Back Shelf Beauties
by Willie Waffle

Dan in Real Life 

You love him in The Office (Thursdays at 9 PM on NBC, please watch!).  You love him in The 40-Year Old Virgin.  You thought he was OK in Evan Almighty.  But even Derek Jeter strikes out once in a while, so Steve Carell was bound to have a stinker eventually, and Dan In Real Life is it.  However, you can't blame him.    

Carell stars as Dan – a mild mannered widower dutifully taking care of his three daughters and writing an advice column for the local newspaper.  However, Dan’s life is starting to reach a crossroads.  During the family’s annual get together, Dan meets a beautiful and mysterious woman, Marie (Juliette Binoche), in a local bookstore.  Sparks fly and they plan to get together again.  However, they end up seeing each other at the family cabin when it turns out Marie is the new girlfriend of Dan’s brother, Mitch (Dane Cook). 
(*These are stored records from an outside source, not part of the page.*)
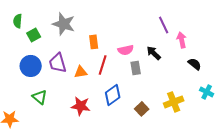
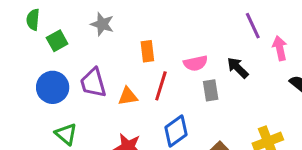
gray star: (64, 24) -> (102, 24), size x0.7

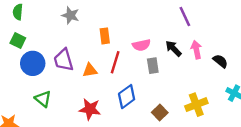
green square: (57, 41) -> (18, 41), moved, turned -35
pink arrow: (280, 48) -> (196, 50), moved

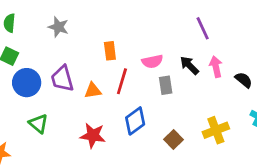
gray star: (70, 15) -> (58, 27), moved

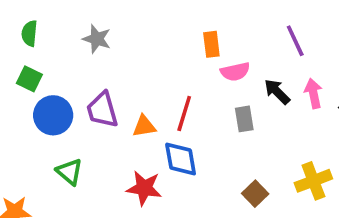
orange rectangle: (110, 51) -> (211, 44), moved
pink semicircle: (152, 61) -> (235, 72), moved
blue diamond: (135, 121) -> (181, 159), moved, turned -64

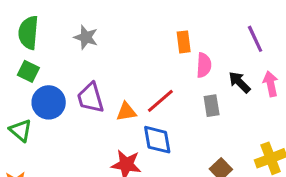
green semicircle: (29, 33) -> (28, 33), size x1.5
pink semicircle: (235, 72) -> (204, 65), turned -75
red line: (184, 113) -> (160, 101), turned 32
green triangle: (69, 172) -> (21, 130), moved

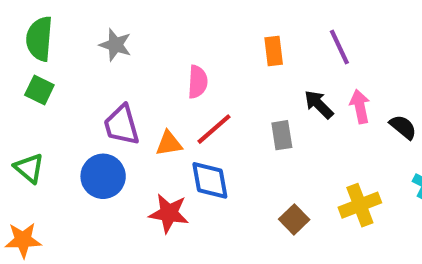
orange rectangle: (184, 42) -> (274, 51), moved
pink semicircle: (204, 65) -> (198, 82), moved
blue circle: (49, 102) -> (103, 176), moved

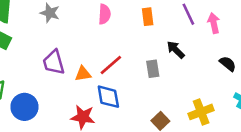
pink semicircle: (198, 82) -> (104, 14), moved
pink arrow: (360, 106) -> (214, 23), moved
blue circle: (103, 176) -> (24, 107), moved

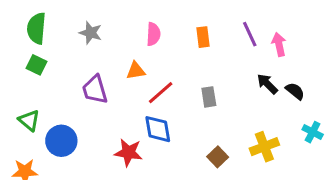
black arrow: (176, 50) -> (267, 84), moved
orange triangle: (83, 74) -> (136, 71), moved

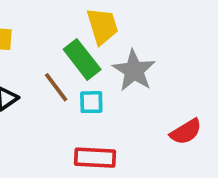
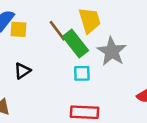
brown line: (56, 87) -> (57, 31), moved

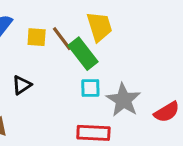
yellow square: (18, 29) -> (37, 37), moved
gray star: (112, 51) -> (123, 100), moved

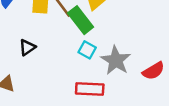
cyan square: (90, 88) -> (87, 50), turned 30

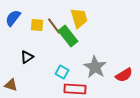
cyan square: (87, 50) -> (62, 72), moved

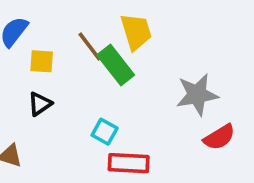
yellow square: (37, 25) -> (42, 61), moved
gray star: (95, 67) -> (197, 95), moved, turned 30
Can Marie and Dan end it out of consideration for Mitch, or is it destiny and someone is on their way to getting hurt and heartbroken?

Dan In Real Life is bland.  For all of its attempts to be kind of quirky and have more of an indie film feel (complete with off beat soundtrack and a mildly taboo conflict), co-writer/director Peter Hedges and co-writer Pierce Gardener have difficulty capturing the audience’s heart and soul.  The comedy is mostly slapstick and predictable, more on the level of Three’s Company than The Office (not classic Three’s Company with Suzanne Somers and The Ropers, but more like not so classic Three’s Company with Cindy and Mr. Furley).  Then, the drama and emotional parts of the movie are just dropped in without much explanation because Hedges feels the formula calls for us to cry a little bit. 

Worst of all, it feels like Dan In Real Life has been put together on the fly with questionable to non-existent character motivations for their behavior.  Dan and Marie battle because Hedges and Gardner feel it is time, or look all googly-eyed at each other because it is time, not because it is based on the action or dialogue that came before it or after it.                

Carell does everything he can to win over the audience, and has an amazing amount of charisma as well as a bank of audience goodwill to draw on, but he can’t do enough to overcome the weak story (and should save some of that goodwill for a rainy day, or draw on it for a better project).  He gamely dances silly, acts like a guy losing control and shows us the sadness underneath his smiling exterior, but the script doesn’t help build him up, give us enough about Dan’s history or his relationship with the rest of his family beyond the obvious.

If you met Dan In Real Life, you would probably keep moving along as if you never saw him.  You might want to have the same approach with this movie.